I think they realized after the Project Mojave (i.e., calling Vista not Vista made people like it at least a little bit more for 30 seconds) that branding things is kinda important. Of course, if the tech sucks, people will still hate it, but at least they can say they gave it a really half-hearted effort if anyone ever says they didn't try.
I thought this was an interesting study but, after spending a few minutes trying to find patterns in the data, I finally hacked up a quick null hypothesis graph in Excel and it looked virtually indistinguishable:
The shape of this kind of graph usually isn't very meaningful by itself for showing subtle patterns -- you're right that the extremes of the graph always look like that. In the original article, if you line up the Bing-vs-Google and Bing-vs-Live graphs, the intercept near the middle of the graph is a little further left. That's all I got from it. I'm assuming there's an ANOVA table associated with this study that we're not seeing, and the probabilities there must be a little more compelling.

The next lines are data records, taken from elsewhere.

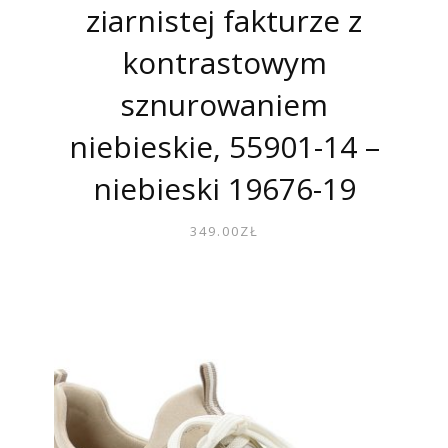
ziarnistej fakturze z
kontrastowym
sznurowaniem
niebieskie, 55901-14 –
niebieski 19676-19
349.00
ZŁ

Maybe a two-phase Turking might be interesting, too: first have the turkers fill come up with a few parameters for each query (e.g. current events, general info, celebrities, pr0n), then compare search engine results for those queries. That would help pick out the more subtle patterns that you were looking for in the original graph.
With only 6 to 8 participants, the study definitely didn't have the power to find all but the grossest differences between query types. It's not about study design so much as the need to recruit more people.
Hey - I left a post on your blog, but I don't agree with your assessment. Generating a similar shape with a random process doesn't imply that our data is has no signal, and if you actually lay out the graphs side by side you'll notice that our graph is somewhat shifted to the right.
I trust their statistical significance calculations... but at a glance, the distribution barely looks different from what I'd expect if the turkers picked at random (either on purpose or because search tastes are at some point arbitrary).
It'd be interesting to include such a graph, where all ratings are drawn at random (but with the same slightly-vs.-much proportions) for visual comparison.
Also: what would happen if all the individual queries on which the preference isn't statistically significant were discarded, or repeated until the preference becomes significant? (Or is "6-8 workers" enough for significance?)
You have a point there. Also, what would happen if they show them both lists with results from Google? They would probably get similar results. Same for Bing, same for Yahoo.
From the test site that compared results from G, B and Y a few days ago, I felt the results were so similar that I couldn't bring myself to click one as the best engine because I didn't think I was making an objective choice.
I think better comparisons would be who has the better infrastructure, who can deliver results faster, serve more queries, use less energy, and crawl faster? I think google is hard to beat here, and i think it's where the others have to think harder about.